# [DATA]
───

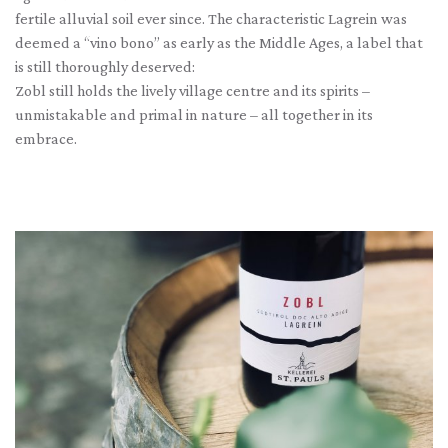
fertile alluvial soil ever since. The characteristic Lagrein was
deemed a “vino bono” as early as the Middle Ages, a label that
is still thoroughly deserved:
Zobl still holds the lively village centre and its spirits –
unmistakable and primal in nature – all together in its
embrace.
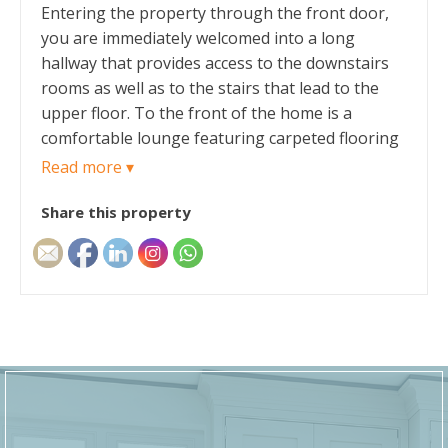
Entering the property through the front door,
you are immediately welcomed into a long
hallway that provides access to the downstairs
rooms as well as to the stairs that lead to the
upper floor. To the front of the home is a
comfortable lounge featuring carpeted flooring
and a gas fireplace, creating a warm and inviting
Read more ▾
living space. A large open arch provides access
Share this property
through the ground floor and ensures the home
has a comfortable and natural flow. The
spacious dining room provides ample space for
both family dining and entertaining guests.
Beyond the dining room is the kitchen, fitted
with a range of shaker-style wall and base units
complemented by ample laminate worktop
space. The kitchen benefits from the
continuation of the laminate flooring in the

───

# [YOUR GOAL]
Write the "and a gas fireplace, creating" line and all later lines exactly. Stop at the end of the data.

# [REPLY]
and a gas fireplace, creating a warm and inviting
Read more ▾
living space. A large open arch provides access
Share this property
through the ground floor and ensures the home
has a comfortable and natural flow. The
spacious dining room provides ample space for
both family dining and entertaining guests.
Beyond the dining room is the kitchen, fitted
with a range of shaker-style wall and base units
complemented by ample laminate worktop
space. The kitchen benefits from the
continuation of the laminate flooring in the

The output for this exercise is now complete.